I now shoot full-size RAW. This allows me to choose any frame for the best composition or for something unexpected like a meteor. You may want to shoot RAW plus JPGs so you can make your sequence into a video right away to see it. After processing the RAW files, delete the JPGs.

EQUIPMENT FOR TIME-LAPSE

Memory Card

Make sure your memory card has enough space to store your entire time-lapse sequence. Using a 16GB or 32GB memory card or larger is a good idea. Canon cameras will tell you how many frames you can take with your memory card and file type settings. Look at the window on the top of the camera or the menu where you set the file type. Once you have the number of frames, you can determine the possible video length.

Battery Power

Make sure your battery will last for the entire time you want to photograph your time-lapse. For my Canon 5D Mark IV and EOS-1D X Mark II, a battery in good condition lasts a little over four hours. It can last less time in cold weather. Adding a battery grip allows for using two batteries in applicable camera bodies like the 5D Mark IV and I find these last for at least eight hours. Additionally, you can use an external power supply, however, I have not found the need to photograph more than eight hours. In addition to having a fully charged battery, the charge it will hold can be checked in the Tools menu on your camera under Check Battery. Select that to see if you have green or red lights for the battery life. Green is good. Red means it will not last as long as four hours or shoot as fast for doing continuous high-speed shooting that is often used with wildlife and sports.

Sturdy Tripod

I have accidently knocked my tripod in the middle of a time-lapse while adjusting exposures, so be careful to keep the tripod in place. As a result, I could only use sequences either before or after I bumped the tripod.

Using a lightweight tripod works for landscape photography but for not very well for 30-second exposures that can be easily bumped or moved in the wind, ruining your time-lapse sequence. Use a heavy tripod, or steady your tripod with your camera bag or something heavy from the hook at the bottom of the center column of your tripod.

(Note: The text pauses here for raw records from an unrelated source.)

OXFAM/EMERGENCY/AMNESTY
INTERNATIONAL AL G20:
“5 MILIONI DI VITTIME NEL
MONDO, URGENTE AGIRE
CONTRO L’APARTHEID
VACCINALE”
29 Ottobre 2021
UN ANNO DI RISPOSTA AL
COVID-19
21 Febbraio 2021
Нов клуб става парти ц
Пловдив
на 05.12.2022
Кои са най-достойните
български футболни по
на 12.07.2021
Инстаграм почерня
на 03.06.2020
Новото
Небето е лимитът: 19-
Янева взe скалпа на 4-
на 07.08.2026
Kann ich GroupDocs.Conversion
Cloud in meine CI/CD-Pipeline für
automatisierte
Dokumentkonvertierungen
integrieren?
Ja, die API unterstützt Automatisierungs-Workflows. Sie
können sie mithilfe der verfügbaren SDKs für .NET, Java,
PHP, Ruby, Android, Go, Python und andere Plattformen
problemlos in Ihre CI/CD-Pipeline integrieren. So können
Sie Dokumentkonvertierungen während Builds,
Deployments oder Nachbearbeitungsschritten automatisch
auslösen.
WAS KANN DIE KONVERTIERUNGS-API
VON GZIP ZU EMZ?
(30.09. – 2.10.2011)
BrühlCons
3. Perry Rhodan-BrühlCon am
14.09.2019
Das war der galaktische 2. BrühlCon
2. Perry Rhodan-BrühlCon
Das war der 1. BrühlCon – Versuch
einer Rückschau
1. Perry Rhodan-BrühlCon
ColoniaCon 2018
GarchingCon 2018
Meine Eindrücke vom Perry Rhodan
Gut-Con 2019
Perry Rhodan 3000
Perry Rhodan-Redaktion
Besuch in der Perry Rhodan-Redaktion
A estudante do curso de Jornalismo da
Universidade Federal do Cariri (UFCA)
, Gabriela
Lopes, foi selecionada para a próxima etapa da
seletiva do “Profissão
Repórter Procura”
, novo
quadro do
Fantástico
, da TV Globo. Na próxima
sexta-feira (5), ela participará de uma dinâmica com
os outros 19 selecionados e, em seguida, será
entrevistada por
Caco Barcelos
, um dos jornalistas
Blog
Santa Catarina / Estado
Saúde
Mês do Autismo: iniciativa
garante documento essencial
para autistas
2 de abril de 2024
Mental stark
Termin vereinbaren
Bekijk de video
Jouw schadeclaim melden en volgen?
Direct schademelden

CREATING IN-CAMERA MOVEMENT

There are a several options for advanced time-lapse techniques to have the camera move for more dramatic effect. To create in-camera movement, use photographic rails with motion control to move the camera from one position to another while shooting. Another option is to use a device that rotates the camera, changing the viewpoint, while photographing the sequence.

POST PROCESSING

Process your night images. If unexpected light is on the foreground, it will show up as a flash of light in the video. If the foreground is black, use the brush tool in processing to paint it black. If the foreground is lit, clone the foreground from another exposure into the one that has the unwanted light on it.

CREATING JPG SEQUENCE

Make JPG files from your RAW files that you want to use in your time-lapse sequence. There are many options for doing this. If you shot as JPG with a resolution of 1920x1080, then you don’t need to convert to JPG or make it smaller.

Choose images that are in a continuous sequence without interruption. You do not want distracting car headlights, bright lights or changes in composition from tripod movement.

In Adobe® Bridge® or Lightroom® select the first image in the sequence you want to convert, hold down the Shift key and click on the last image of the sequence. Now with the sequence selected:

  • In the Bridge, choose from the menu Tools > Photoshop > Image Processor
  • In the dialog box select: “Save in Same Location” radio button, by File Type select “Save as JPG,” in Quality type desired such as 10 or 12, Check “include ICC Profile” and use sRGB. Click Run. In Lightroom, from the menu select File > Export. In the Export To drop-down menu, select “Same Folder as original photo.” In the Image Format drop-down menu, select JPG. From Color Space drop-down select sRGB. In Image Sizing select 1920 x 1080.
  • For both the Bridge and Lightroom your new JPG images will be put in a new JPG folder at the same location.

DPP Digital Professional Photo: You can convert your RAW files to JPGs with free Canon software that comes with your camera. To download it from the Canon USA website click on any camera, click on Drivers and Downloads and then Digital Professional Photo.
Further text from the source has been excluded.